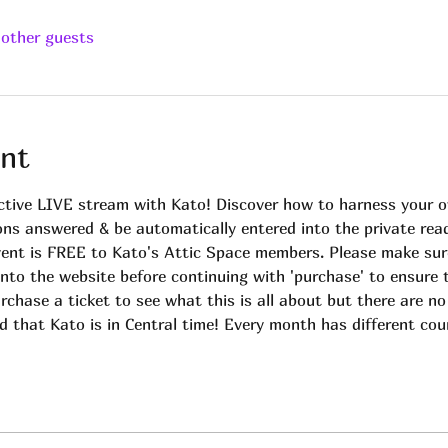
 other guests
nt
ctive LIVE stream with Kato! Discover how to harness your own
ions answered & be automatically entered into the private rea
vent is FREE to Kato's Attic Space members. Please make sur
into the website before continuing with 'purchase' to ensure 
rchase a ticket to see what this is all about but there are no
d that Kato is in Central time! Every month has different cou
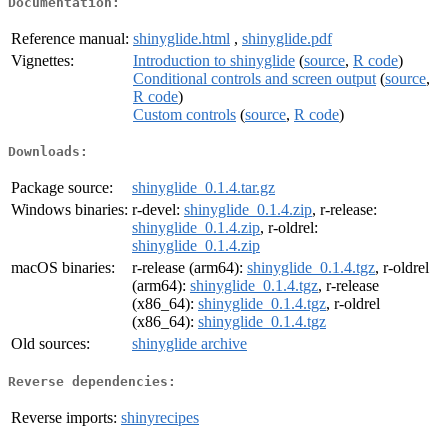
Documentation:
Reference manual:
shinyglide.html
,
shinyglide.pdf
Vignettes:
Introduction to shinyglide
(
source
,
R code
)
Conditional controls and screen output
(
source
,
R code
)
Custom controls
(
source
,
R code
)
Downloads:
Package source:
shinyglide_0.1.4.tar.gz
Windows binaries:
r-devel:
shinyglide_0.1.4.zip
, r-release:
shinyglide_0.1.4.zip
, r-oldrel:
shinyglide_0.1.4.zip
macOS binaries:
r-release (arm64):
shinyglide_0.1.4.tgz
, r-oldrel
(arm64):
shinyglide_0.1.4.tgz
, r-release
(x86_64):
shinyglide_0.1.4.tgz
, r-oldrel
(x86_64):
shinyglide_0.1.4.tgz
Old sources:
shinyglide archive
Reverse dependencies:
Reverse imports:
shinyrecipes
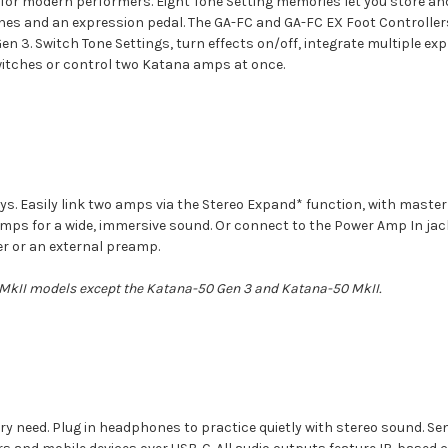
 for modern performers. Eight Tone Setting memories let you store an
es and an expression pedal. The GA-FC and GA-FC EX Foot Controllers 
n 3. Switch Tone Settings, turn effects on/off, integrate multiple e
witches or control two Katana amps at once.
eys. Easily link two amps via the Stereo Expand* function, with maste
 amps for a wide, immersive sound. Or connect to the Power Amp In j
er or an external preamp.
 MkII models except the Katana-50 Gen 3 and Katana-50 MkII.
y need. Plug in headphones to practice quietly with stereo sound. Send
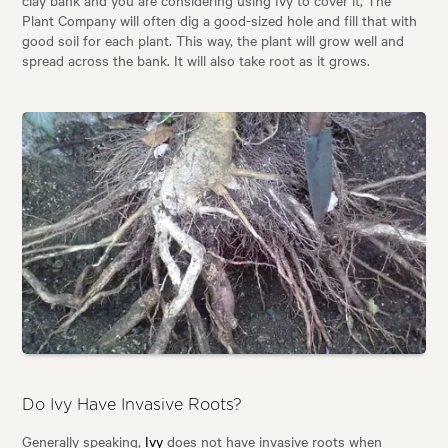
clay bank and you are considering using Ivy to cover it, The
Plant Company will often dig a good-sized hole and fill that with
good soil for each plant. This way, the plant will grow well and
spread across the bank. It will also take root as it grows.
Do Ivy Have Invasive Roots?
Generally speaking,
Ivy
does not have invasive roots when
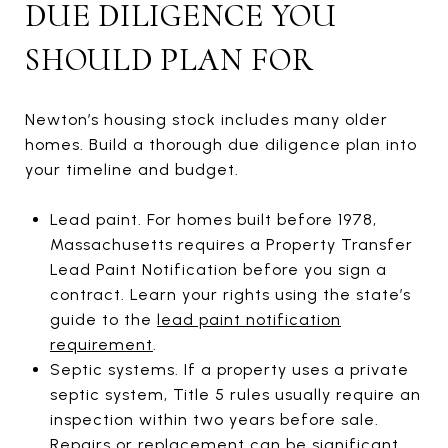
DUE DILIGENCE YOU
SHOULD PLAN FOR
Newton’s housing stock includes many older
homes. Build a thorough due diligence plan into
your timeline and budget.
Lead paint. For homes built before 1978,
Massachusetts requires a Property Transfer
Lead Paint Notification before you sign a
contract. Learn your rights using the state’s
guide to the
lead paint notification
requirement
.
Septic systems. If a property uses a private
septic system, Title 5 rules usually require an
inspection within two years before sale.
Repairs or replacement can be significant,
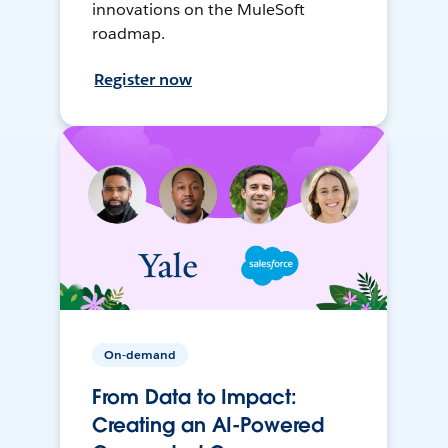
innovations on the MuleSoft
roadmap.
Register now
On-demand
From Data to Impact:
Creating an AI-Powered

== Problem description ==
If a line of the data holds the string "sound", list it.

== Final answer ==
 amps for a wide, immersive sound. Or connect to the Power Amp In j
y need. Plug in headphones to practice quietly with stereo sound. Send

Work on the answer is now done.